- The records:
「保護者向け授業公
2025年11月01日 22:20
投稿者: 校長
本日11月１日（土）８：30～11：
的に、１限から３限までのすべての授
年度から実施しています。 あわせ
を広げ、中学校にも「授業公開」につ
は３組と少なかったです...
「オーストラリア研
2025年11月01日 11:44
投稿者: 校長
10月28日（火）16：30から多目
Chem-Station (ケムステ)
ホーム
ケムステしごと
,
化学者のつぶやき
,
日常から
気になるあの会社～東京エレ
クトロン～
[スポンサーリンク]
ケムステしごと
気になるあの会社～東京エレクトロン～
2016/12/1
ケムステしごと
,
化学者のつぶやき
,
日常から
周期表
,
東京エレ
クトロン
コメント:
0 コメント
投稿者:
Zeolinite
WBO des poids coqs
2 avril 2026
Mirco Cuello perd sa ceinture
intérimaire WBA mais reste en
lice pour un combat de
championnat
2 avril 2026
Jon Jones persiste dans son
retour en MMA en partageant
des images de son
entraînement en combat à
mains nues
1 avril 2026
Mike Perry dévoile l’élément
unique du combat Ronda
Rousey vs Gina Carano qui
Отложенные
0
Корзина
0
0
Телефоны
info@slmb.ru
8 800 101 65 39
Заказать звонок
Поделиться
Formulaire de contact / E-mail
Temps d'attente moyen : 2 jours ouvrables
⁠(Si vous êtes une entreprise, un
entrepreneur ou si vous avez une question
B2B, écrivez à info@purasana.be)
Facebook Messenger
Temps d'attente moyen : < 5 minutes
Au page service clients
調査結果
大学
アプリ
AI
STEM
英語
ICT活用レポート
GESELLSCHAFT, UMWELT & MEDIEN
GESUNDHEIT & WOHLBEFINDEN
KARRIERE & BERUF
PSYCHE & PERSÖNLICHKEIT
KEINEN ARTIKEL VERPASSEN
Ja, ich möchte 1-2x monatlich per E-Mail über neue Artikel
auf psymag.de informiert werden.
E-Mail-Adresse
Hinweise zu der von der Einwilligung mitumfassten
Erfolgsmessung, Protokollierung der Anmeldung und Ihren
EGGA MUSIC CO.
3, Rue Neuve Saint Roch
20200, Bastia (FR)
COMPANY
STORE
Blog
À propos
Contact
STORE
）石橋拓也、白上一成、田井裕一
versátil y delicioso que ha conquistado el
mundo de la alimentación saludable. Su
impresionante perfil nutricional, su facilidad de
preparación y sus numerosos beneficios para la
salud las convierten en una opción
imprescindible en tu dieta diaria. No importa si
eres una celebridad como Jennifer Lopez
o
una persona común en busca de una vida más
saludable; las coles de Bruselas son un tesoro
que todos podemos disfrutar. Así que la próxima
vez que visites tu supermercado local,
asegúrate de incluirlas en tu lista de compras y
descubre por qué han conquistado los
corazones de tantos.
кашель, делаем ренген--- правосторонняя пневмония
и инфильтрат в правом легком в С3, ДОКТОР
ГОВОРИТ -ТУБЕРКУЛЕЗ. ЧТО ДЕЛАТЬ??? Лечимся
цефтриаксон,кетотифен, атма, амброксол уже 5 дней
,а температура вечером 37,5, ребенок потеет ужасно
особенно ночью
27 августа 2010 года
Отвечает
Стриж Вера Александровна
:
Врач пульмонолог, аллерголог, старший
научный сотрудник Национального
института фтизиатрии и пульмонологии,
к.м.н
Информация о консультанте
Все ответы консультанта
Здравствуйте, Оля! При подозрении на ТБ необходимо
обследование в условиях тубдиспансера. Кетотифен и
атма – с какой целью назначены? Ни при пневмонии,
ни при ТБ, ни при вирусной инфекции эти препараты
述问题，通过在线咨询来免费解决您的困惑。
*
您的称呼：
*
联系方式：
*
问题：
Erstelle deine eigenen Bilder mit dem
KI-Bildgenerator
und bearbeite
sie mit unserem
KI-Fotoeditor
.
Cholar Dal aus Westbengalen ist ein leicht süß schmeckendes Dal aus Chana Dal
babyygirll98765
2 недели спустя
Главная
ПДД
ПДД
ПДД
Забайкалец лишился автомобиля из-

- Directions:
Set down every entry once more, exactly as it was written above.

- Response to the exercise:
「保護者向け授業公
2025年11月01日 22:20
投稿者: 校長
本日11月１日（土）８：30～11：
的に、１限から３限までのすべての授
年度から実施しています。 あわせ
を広げ、中学校にも「授業公開」につ
は３組と少なかったです...
「オーストラリア研
2025年11月01日 11:44
投稿者: 校長
10月28日（火）16：30から多目
Chem-Station (ケムステ)
ホーム
ケムステしごと
,
化学者のつぶやき
,
日常から
気になるあの会社～東京エレ
クトロン～
[スポンサーリンク]
ケムステしごと
気になるあの会社～東京エレクトロン～
2016/12/1
ケムステしごと
,
化学者のつぶやき
,
日常から
周期表
,
東京エレ
クトロン
コメント:
0 コメント
投稿者:
Zeolinite
WBO des poids coqs
2 avril 2026
Mirco Cuello perd sa ceinture
intérimaire WBA mais reste en
lice pour un combat de
championnat
2 avril 2026
Jon Jones persiste dans son
retour en MMA en partageant
des images de son
entraînement en combat à
mains nues
1 avril 2026
Mike Perry dévoile l’élément
unique du combat Ronda
Rousey vs Gina Carano qui
Отложенные
0
Корзина
0
0
Телефоны
info@slmb.ru
8 800 101 65 39
Заказать звонок
Поделиться
Formulaire de contact / E-mail
Temps d'attente moyen : 2 jours ouvrables
⁠(Si vous êtes une entreprise, un
entrepreneur ou si vous avez une question
B2B, écrivez à info@purasana.be)
Facebook Messenger
Temps d'attente moyen : < 5 minutes
Au page service clients
調査結果
大学
アプリ
AI
STEM
英語
ICT活用レポート
GESELLSCHAFT, UMWELT & MEDIEN
GESUNDHEIT & WOHLBEFINDEN
KARRIERE & BERUF
PSYCHE & PERSÖNLICHKEIT
KEINEN ARTIKEL VERPASSEN
Ja, ich möchte 1-2x monatlich per E-Mail über neue Artikel
auf psymag.de informiert werden.
E-Mail-Adresse
Hinweise zu der von der Einwilligung mitumfassten
Erfolgsmessung, Protokollierung der Anmeldung und Ihren
EGGA MUSIC CO.
3, Rue Neuve Saint Roch
20200, Bastia (FR)
COMPANY
STORE
Blog
À propos
Contact
STORE
）石橋拓也、白上一成、田井裕一
versátil y delicioso que ha conquistado el
mundo de la alimentación saludable. Su
impresionante perfil nutricional, su facilidad de
preparación y sus numerosos beneficios para la
salud las convierten en una opción
imprescindible en tu dieta diaria. No importa si
eres una celebridad como Jennifer Lopez
o
una persona común en busca de una vida más
saludable; las coles de Bruselas son un tesoro
que todos podemos disfrutar. Así que la próxima
vez que visites tu supermercado local,
asegúrate de incluirlas en tu lista de compras y
descubre por qué han conquistado los
corazones de tantos.
кашель, делаем ренген--- правосторонняя пневмония
и инфильтрат в правом легком в С3, ДОКТОР
ГОВОРИТ -ТУБЕРКУЛЕЗ. ЧТО ДЕЛАТЬ??? Лечимся
цефтриаксон,кетотифен, атма, амброксол уже 5 дней
,а температура вечером 37,5, ребенок потеет ужасно
особенно ночью
27 августа 2010 года
Отвечает
Стриж Вера Александровна
:
Врач пульмонолог, аллерголог, старший
научный сотрудник Национального
института фтизиатрии и пульмонологии,
к.м.н
Информация о консультанте
Все ответы консультанта
Здравствуйте, Оля! При подозрении на ТБ необходимо
обследование в условиях тубдиспансера. Кетотифен и
атма – с какой целью назначены? Ни при пневмонии,
ни при ТБ, ни при вирусной инфекции эти препараты
述问题，通过在线咨询来免费解决您的困惑。
*
您的称呼：
*
联系方式：
*
问题：
Erstelle deine eigenen Bilder mit dem
KI-Bildgenerator
und bearbeite
sie mit unserem
KI-Fotoeditor
.
Cholar Dal aus Westbengalen ist ein leicht süß schmeckendes Dal aus Chana Dal
babyygirll98765
2 недели спустя
Главная
ПДД
ПДД
ПДД
Забайкалец лишился автомобиля из-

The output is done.